For main activity producers, the CO2e emissions from electricity generation only (i.e. excluding emissions resulting from heat production), were estimated as follows:
a) Estimating the transformation input for gross heat production by multiplying gross heat production (ESTAT codes GHP_MAPCHP and GHP_MAPH) by 90% (the assumed efficiency for heat production);
b) Estimating the transformation input for electricity generation by subtracting the estimated transformation input for gross heat production from total transformation input for electricity and heat generation (ESTAT codes TI_EHG_MAPE_E, TI_EHG_MAPCHP_E, and TI_EHG_MAPH_E);
c) Multiplying the ratio of b) and the transformation input for electricity and heat generation (ESTAT codes TI_EHG_MAPE_E, TI_EHG_MAPCHP_E, and TI_EHG_MAPH_E) to total CO2e emissions from public electricity and heat production (1A1a from the EEA data viewer).
The reported CO2e emissions in class 1A1a do not include CO2e emissions from autoproducers.
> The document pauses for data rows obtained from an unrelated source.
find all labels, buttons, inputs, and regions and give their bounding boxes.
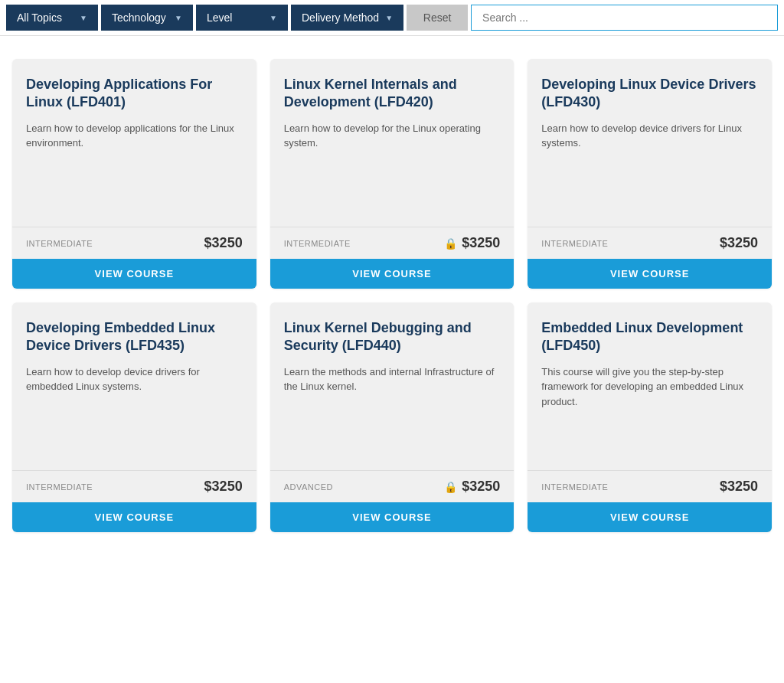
course-price: $3250: [462, 479, 500, 495]
course-price: $3250: [204, 479, 243, 495]
course-card: Linux Kernel Debugging and Security (LFD…: [270, 302, 514, 532]
lock-icon: 🔒: [444, 237, 457, 250]
view-course-button[interactable]: VIEW COURSE: [528, 259, 772, 289]
card-footer: INTERMEDIATE $3250: [528, 470, 772, 502]
price-area: $3250: [204, 479, 243, 495]
course-grid: Developing Applications For Linux (LFD40…: [0, 36, 784, 555]
card-body: Developing Embedded Linux Device Drivers…: [12, 302, 256, 470]
topics-dropdown[interactable]: All Topics ▼: [6, 5, 98, 31]
card-footer: INTERMEDIATE 🔒 $3250: [270, 227, 514, 259]
course-description: Learn how to develop applications for th…: [26, 121, 243, 151]
card-footer: INTERMEDIATE $3250: [12, 227, 256, 259]
price-area: 🔒 $3250: [444, 235, 500, 251]
course-title: Embedded Linux Development (LFD450): [541, 319, 758, 355]
filter-bar: All Topics ▼ Technology ▼ Level ▼ Delive…: [0, 0, 784, 36]
course-description: This course will give you the step-by-st…: [541, 364, 758, 410]
technology-arrow: ▼: [175, 14, 182, 22]
course-level: INTERMEDIATE: [26, 482, 93, 492]
delivery-method-dropdown[interactable]: Delivery Method ▼: [291, 5, 403, 31]
lock-icon: 🔒: [444, 481, 457, 493]
price-area: $3250: [720, 479, 758, 495]
price-area: $3250: [720, 235, 758, 251]
course-price: $3250: [720, 479, 758, 495]
course-level: INTERMEDIATE: [541, 482, 608, 492]
technology-label: Technology: [112, 11, 166, 24]
course-level: INTERMEDIATE: [26, 239, 93, 248]
course-card: Linux Kernel Internals and Development (…: [270, 59, 514, 289]
course-card: Developing Linux Device Drivers (LFD430)…: [528, 59, 772, 289]
search-input[interactable]: [471, 5, 778, 31]
card-footer: ADVANCED 🔒 $3250: [270, 470, 514, 502]
view-course-button[interactable]: VIEW COURSE: [12, 259, 256, 289]
card-footer: INTERMEDIATE $3250: [12, 470, 256, 502]
card-body: Linux Kernel Internals and Development (…: [270, 59, 514, 227]
course-title: Linux Kernel Debugging and Security (LFD…: [284, 319, 501, 355]
topics-label: All Topics: [17, 11, 62, 24]
view-course-button[interactable]: VIEW COURSE: [270, 259, 514, 289]
card-body: Embedded Linux Development (LFD450) This…: [528, 302, 772, 470]
course-price: $3250: [462, 235, 500, 251]
course-card: Developing Embedded Linux Device Drivers…: [12, 302, 256, 532]
course-title: Linux Kernel Internals and Development (…: [284, 76, 501, 112]
technology-dropdown[interactable]: Technology ▼: [101, 5, 193, 31]
course-title: Developing Applications For Linux (LFD40…: [26, 76, 243, 112]
delivery-method-arrow: ▼: [385, 14, 393, 22]
delivery-method-label: Delivery Method: [302, 11, 379, 24]
card-body: Linux Kernel Debugging and Security (LFD…: [270, 302, 514, 470]
level-arrow: ▼: [270, 14, 277, 22]
course-card: Developing Applications For Linux (LFD40…: [12, 59, 256, 289]
topics-arrow: ▼: [80, 14, 87, 22]
course-description: Learn how to develop device drivers for …: [541, 121, 758, 151]
price-area: 🔒 $3250: [444, 479, 500, 495]
course-level: ADVANCED: [284, 482, 333, 492]
course-title: Developing Linux Device Drivers (LFD430): [541, 76, 758, 112]
card-footer: INTERMEDIATE $3250: [528, 227, 772, 259]
course-description: Learn the methods and internal Infrastru…: [284, 364, 501, 394]
course-level: INTERMEDIATE: [541, 239, 608, 248]
reset-button[interactable]: Reset: [407, 5, 468, 31]
course-price: $3250: [720, 235, 758, 251]
level-label: Level: [207, 11, 232, 24]
course-card: Embedded Linux Development (LFD450) This…: [528, 302, 772, 532]
card-body: Developing Applications For Linux (LFD40…: [12, 59, 256, 227]
view-course-button[interactable]: VIEW COURSE: [12, 502, 256, 532]
card-body: Developing Linux Device Drivers (LFD430)…: [528, 59, 772, 227]
view-course-button[interactable]: VIEW COURSE: [528, 502, 772, 532]
course-description: Learn how to develop device drivers for …: [26, 364, 243, 394]
level-dropdown[interactable]: Level ▼: [196, 5, 288, 31]
price-area: $3250: [204, 235, 243, 251]
course-level: INTERMEDIATE: [284, 239, 351, 248]
course-title: Developing Embedded Linux Device Drivers…: [26, 319, 243, 355]
course-price: $3250: [204, 235, 243, 251]
view-course-button[interactable]: VIEW COURSE: [270, 502, 514, 532]
course-description: Learn how to develop for the Linux opera…: [284, 121, 501, 151]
Emissions from electricity generated by autoproducers were estimated by multiplying the ratio of the energy input for autoproducers and the energy input for main activity producers by the CO2e emissions from main activity producers (as calculated in steps a-c above). The energy input for electricity generation by autoproducers was estimated using the same method as for main activity producers (a and b above) using the ESTAT codes GHP_APH and GHP_APCHP for gross heat production and TI_EHG_APE_E, TI_EHG_APCHP_E, and TI_EHG_APH_E for transformation input for electricity and heat production.
A zero CO2e emission factor was applied to nuclear power and to renewables (including the biodegradable fraction of municipal solid waste), as the method does not take into account life-cycle greenhouse gas emissions. This applies also to solid biofuels: in accordance with the United Framework Convention on Climate Change Reporting Guidelines, biofuel-related emissions have to be reported as a memorandum item in greenhouse gas emission inventories, with the assumption being that harvesting emissions would be shown as changes in carbon stocks in the land use, land use change and forestry sector, not in the energy sector. This should not be interpreted, however, as an endorsement of default carbon neutrality or the sustainability of biofuels.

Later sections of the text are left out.